I patti si devono rispettare… sempre.

Riprendo un articolo che scrissi quando Tsipras vinse in grecia e tirò fuori dal cilindro la storiella della rinegoziazione del debito e il ritorno alla dracma. Come al solito gli italiani non capiscono niente perché non hanno voluto capire niente1 delle vicende greche. Se il rinegoziare il debito e la stampa di una nuova moneta fosse stata la panacea perché la Grecia non l’ha fatto nel 2015? perché il Venezuela è nei casini, nonostante possa stampare tanta moneta quanta ne vuole2?

Sarebbero domande che le persone capaci di leggere qualcosa oltre le bacheche di FB e dotate di favella dovrebbero porsi3.

Su faccialibro e su internet è iniziato il festival degli sciroccati della fine dell’austerity e della rinegoziazione del debito (ovvero dire ai creditori: i soldi che ti dovevo rendere non te li do e me li sbagasso in qualche altro modo). E tutti ad esaltare Tsipras che non paga. Per chiunque abbia un quoziente intellettivo che abbisogni, per essere rappresentato, di almeno quattro bit (di cui uno di parità) salta subito agli occhi che simili azioni nella scala delle azioni intelligenti vengono immediatamente dopo i darwin awards e immediatante prima del pulirsi il sederino con una sabbiatrice industriale dopo aver fatto i bisognini.

Tizio ha un debito con Caio e decide di non pagare, cosa succede nell’immediato? che a Tizio nessuno presterà nulla per un tempo abbastanza lungo o se presta, presta sulla base di garanzie non revocabili unilateralmente da Tizio, come il trasferimento della proprietà di beni di Tizio verso Caio o cambiali. Provate a chiedere, da protestati, un prestito personale non finalizzato e vedete le condizioni proposte. Perché se uno froda una volta probabilmente froderà in seguito e, una volta che hai fatto una figura da truffatore l’etichetta ti resta attaccata addosso.

Quindi la scelta di Tizio di non pagare Caio può risultare vantaggiosa, per Tizio, solo in due casi:

1 – Tizio è alla canna del gas e deve chiedere l’elemosina anche solo per mangiare. In tal caso Caio si mette il cuore quasi in pace e, se lo ritiene opportuno lui (e non Tizio) può concedere dilazioni (pospongo le rate) o condoni (rendimi il 20% dei debiti e la chiudiamo lì).

2 – Tizio è molto ricco e non ha bisogno di accedere al credito per un tempo abbastanza lungo da far dimenticare quale cattivo pagatore sia stato.

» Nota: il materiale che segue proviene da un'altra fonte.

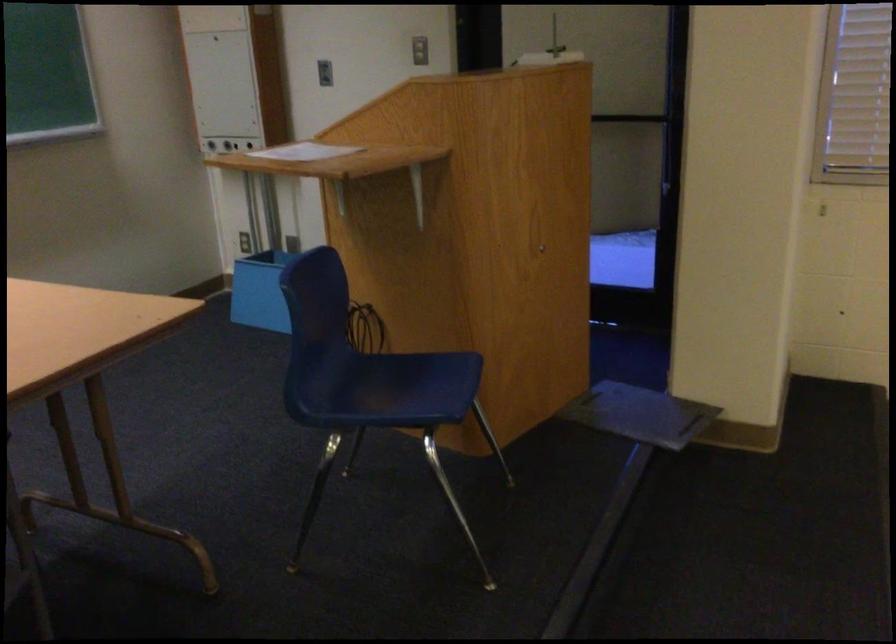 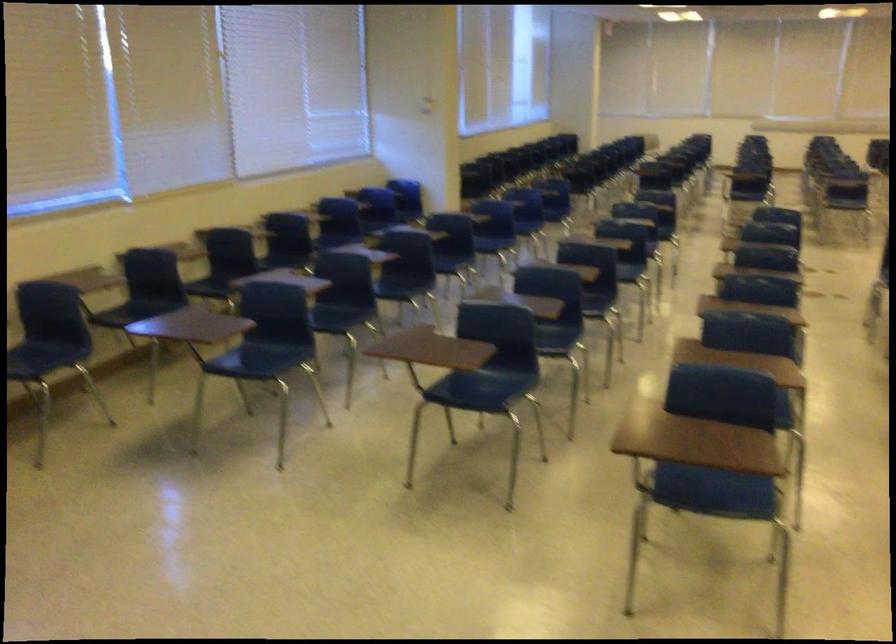 How did the camera likely rotate?

The rotation direction of the camera is right-down. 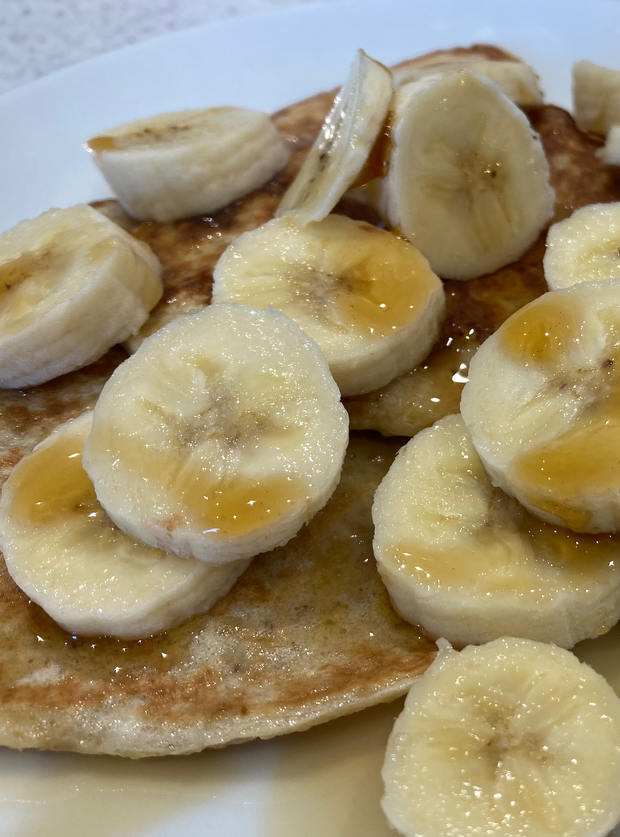 What are the coordinates of `plate in top right corner` in the screenshot? It's located at (601, 17). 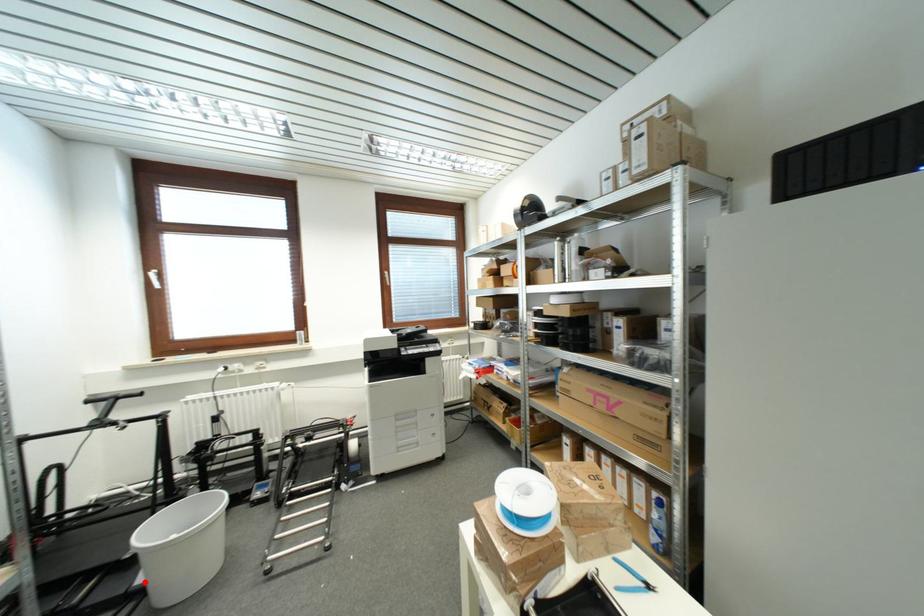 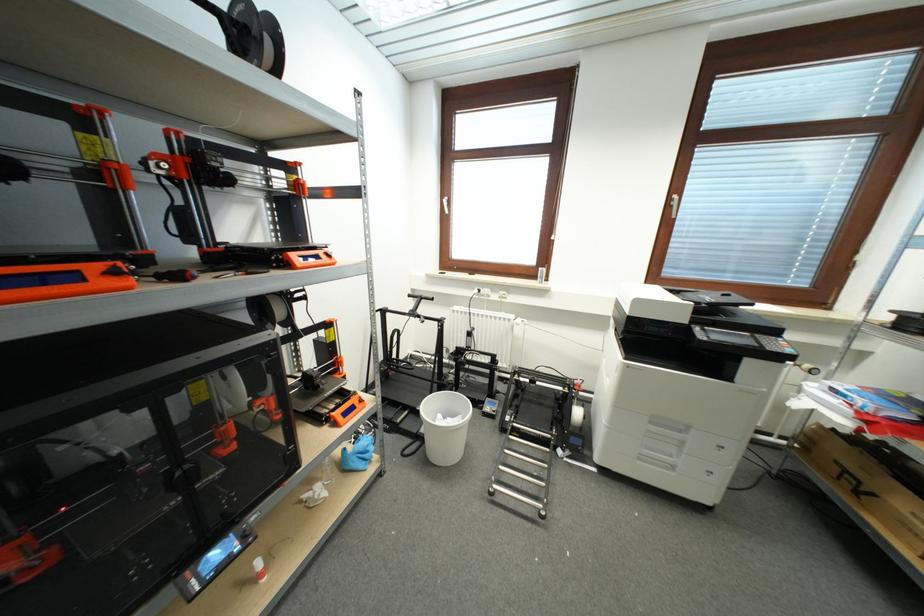 The point at the highlighted location is marked in the first image. Where is the corresponding point in the second image?

(427, 434) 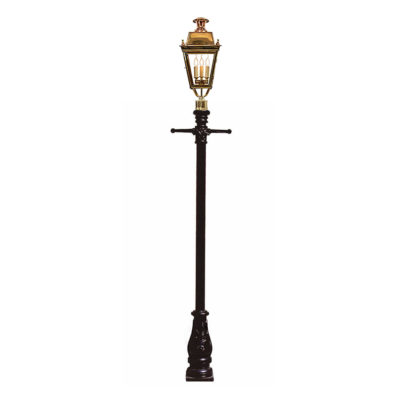 I want to click on light bulbs, so click(195, 62), click(202, 61), click(207, 60). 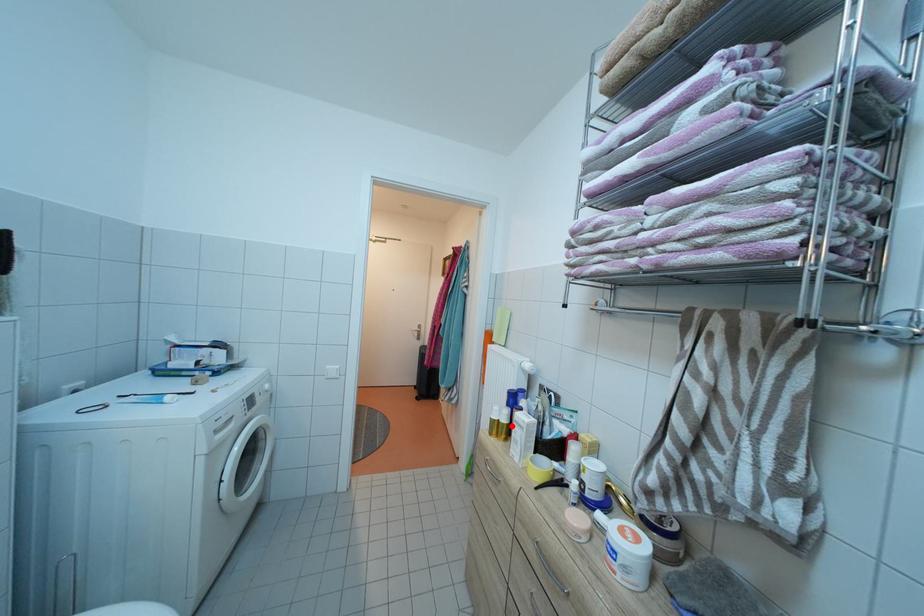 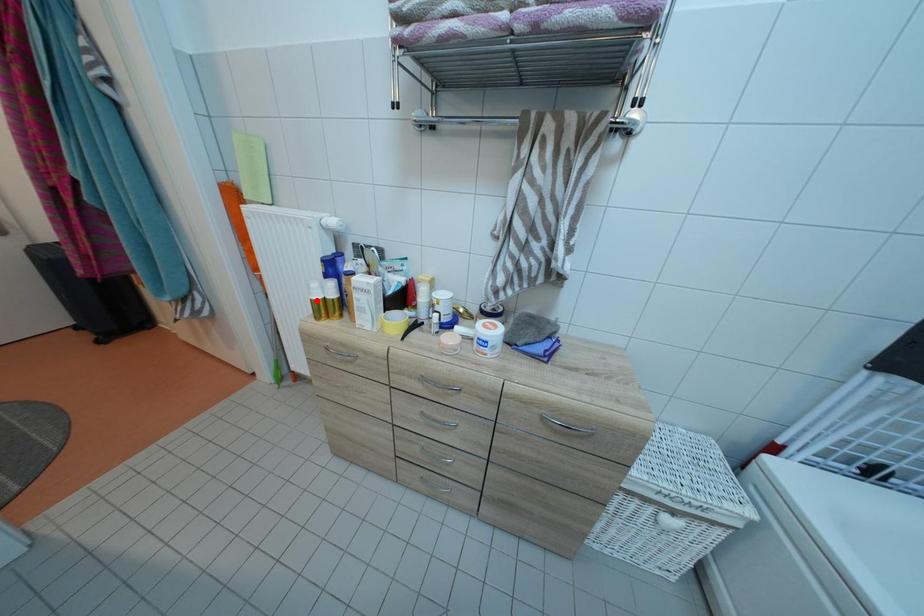 I am providing you with two images of the same scene from different viewpoints. A red point is marked on the first image and another point is marked on the second image. Is the marked point in image1 the same physical position as the marked point in image2?

No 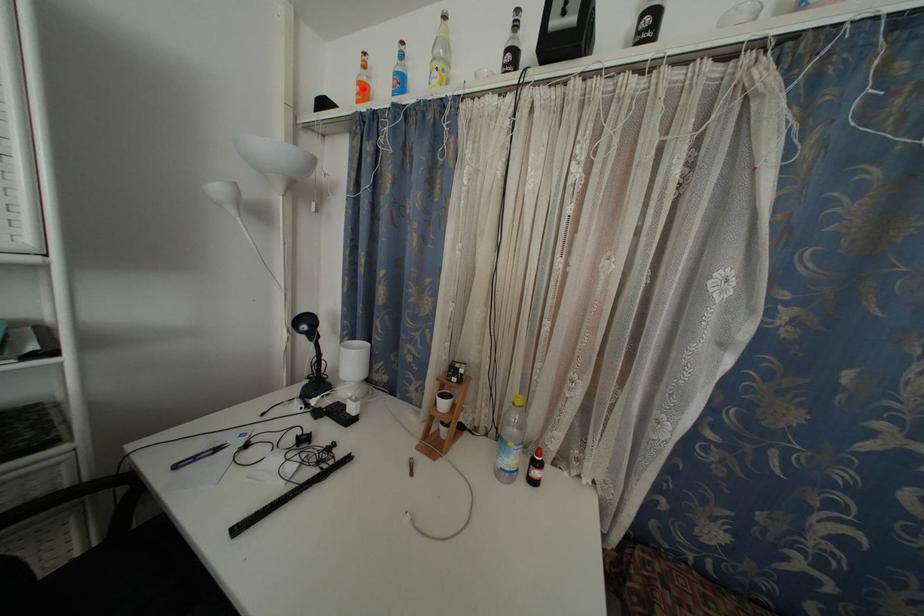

Altrimenti per accedere al credito dovrà cedere in usufrutto alcune parti anatomiche (se miracolosamente sopravvissute alla sabbiatrice) se vuole accedere di nuovo al credito e avere un tasso di interesse “altino…”.

Parliamo anche di Caio; molti Caio, ora afficionados di Tsipras, hanno dimenticato i Tango Bond,  e chi è che s’è trovato un dildo size XXXL  superior nel secondo canale [dildo autografato dal Sig. Aggio in persona].

Cosa succede se l’italia non paga i debiti? banalissimo: nessuno presta soldi e nessuno accetterà semplicemente i soldi del monopoli che verranno stampati per sostituire l’euro. Le materie prime all’estero dovranno essere pagate in valuta pregiata. Le imprese dovranno sobbarcarsi loro il rischio del cambio. Succederà quello che è successo alla russia o alla ex jugoslavia: la valuta nazionale era carta straccia, quella reale era il marco tedesco, e i pagamenti avvenivano in natura, non nella valuta nazionale. Mercato nero a gogo. E la russia aveva materie prime e risorse, cosa che invece l’italia non ha.

Fate un piccolo esperimento: prendete un foglio di carta e scriveteci sopra: “vale cento euro”. Poi ditemi in quanto tempo riuscite a spenderlo ed avere merce per quel controvalore (case e alberghi del monopoli esclusi).


  1. E l’ignoranza “volontaria” io la considero una colpa grave. 
  2. Ovviamente è colpa del GGG (grande gombloddo globale); ex gombloddo quodlibet. 
  3. Sperando la risposta non sia: l’idea è ottima ma è sempre stata implementata male (cfr. comunismo marxista). Purtroppo molti drogati di idealismo pensano che se la teoria cozza contro la realtà allora sia la realtà ad essere fallace.